● **WHAT IS BEING ASKED**
Pick the lines holding the string "this" out of the records and copy them.

Collected data
________________________________________

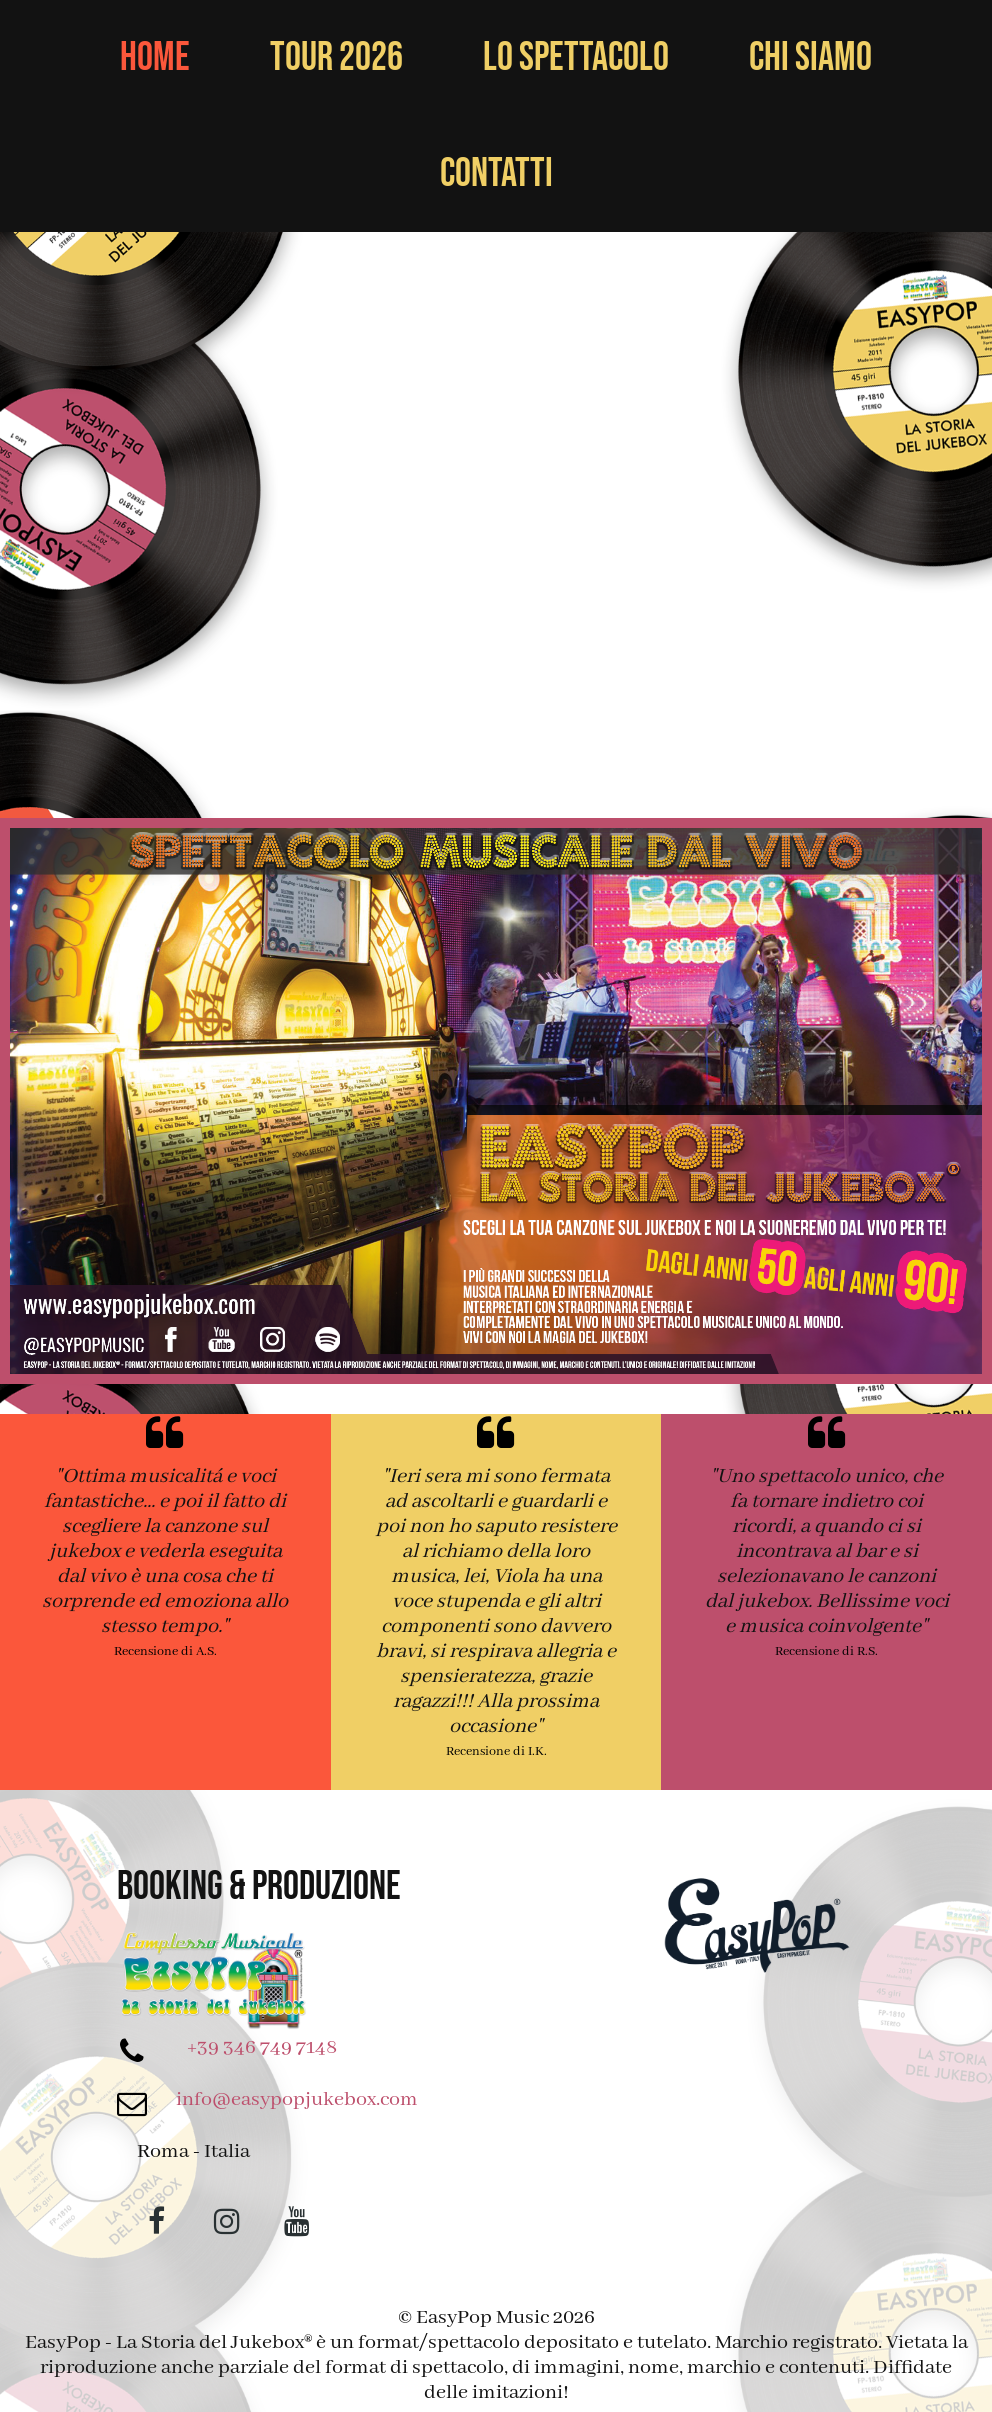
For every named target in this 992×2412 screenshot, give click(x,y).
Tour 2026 (336, 58)
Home (155, 58)
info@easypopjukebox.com (297, 2099)
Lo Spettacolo (576, 58)
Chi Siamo (810, 58)
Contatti (496, 174)
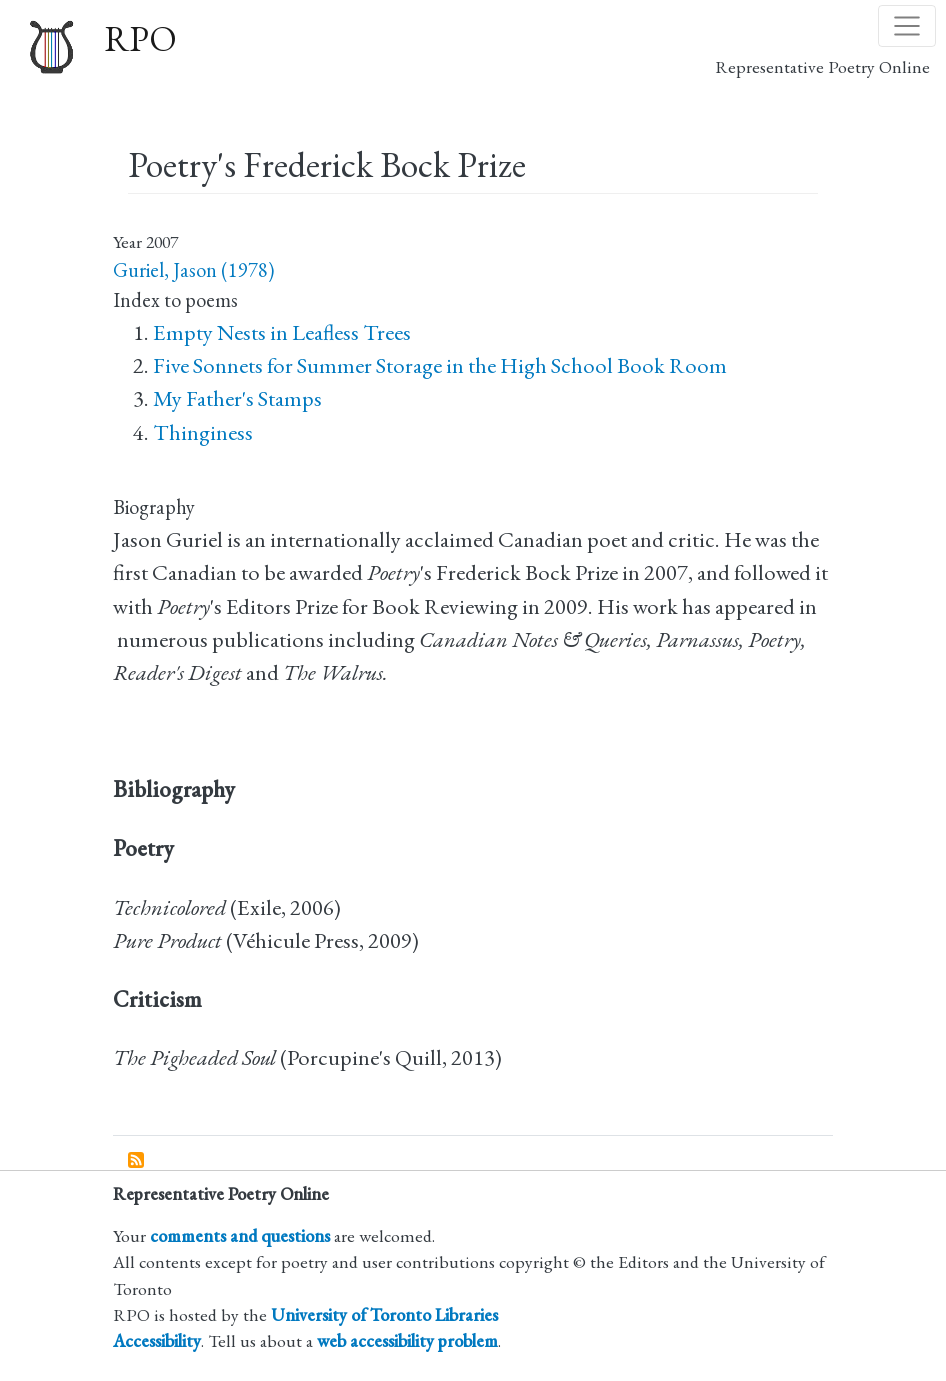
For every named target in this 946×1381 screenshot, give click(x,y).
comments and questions (240, 1235)
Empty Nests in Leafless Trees (282, 332)
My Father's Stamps (237, 398)
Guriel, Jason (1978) (193, 270)
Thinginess (203, 432)
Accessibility (157, 1340)
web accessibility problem (407, 1340)
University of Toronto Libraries (384, 1314)
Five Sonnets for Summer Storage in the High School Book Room (440, 365)
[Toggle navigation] (907, 26)
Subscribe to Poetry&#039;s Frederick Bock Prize (137, 1161)
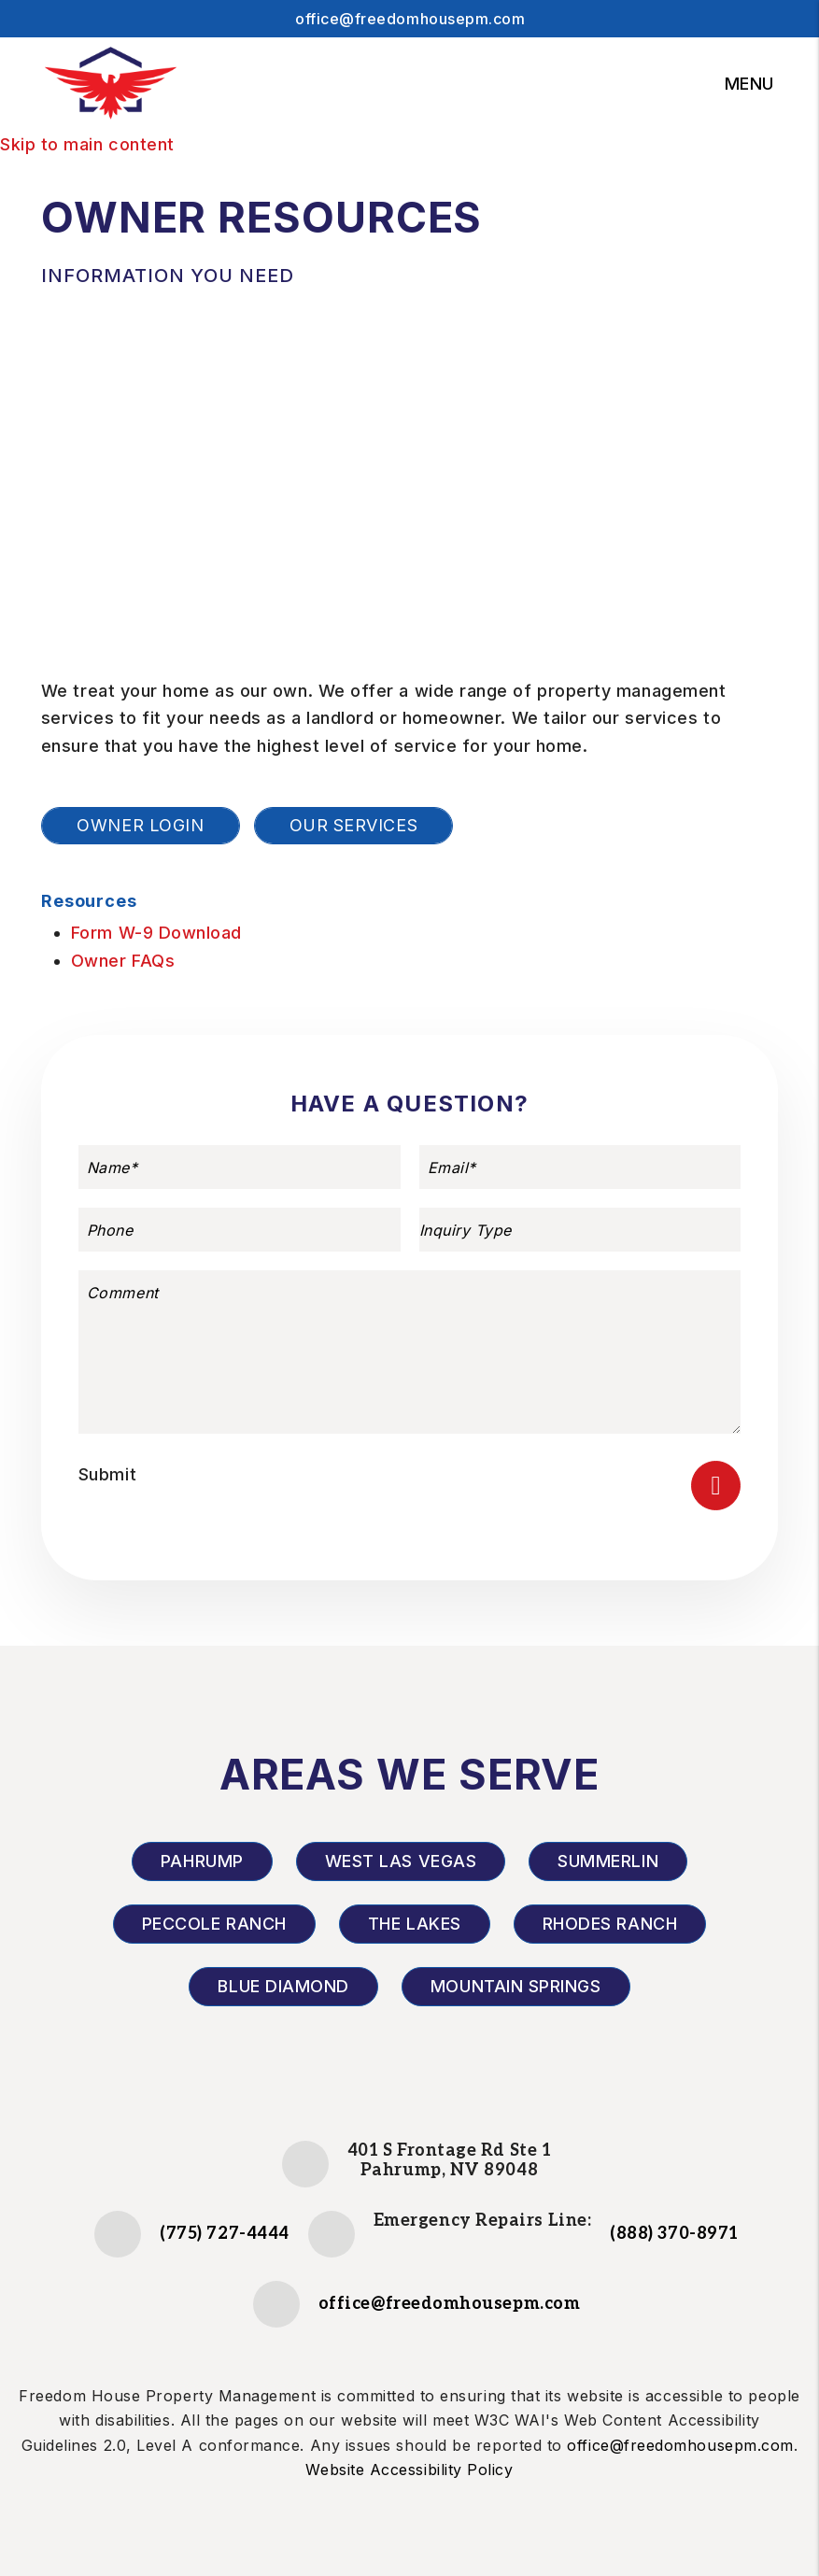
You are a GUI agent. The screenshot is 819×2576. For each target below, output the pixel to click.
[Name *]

________________________________________

● **ANSWER SECTION**
For every named target in this 992×2412 screenshot, give click(x,y).
For every named target in this 946×1381 screenshot, give click(x,y).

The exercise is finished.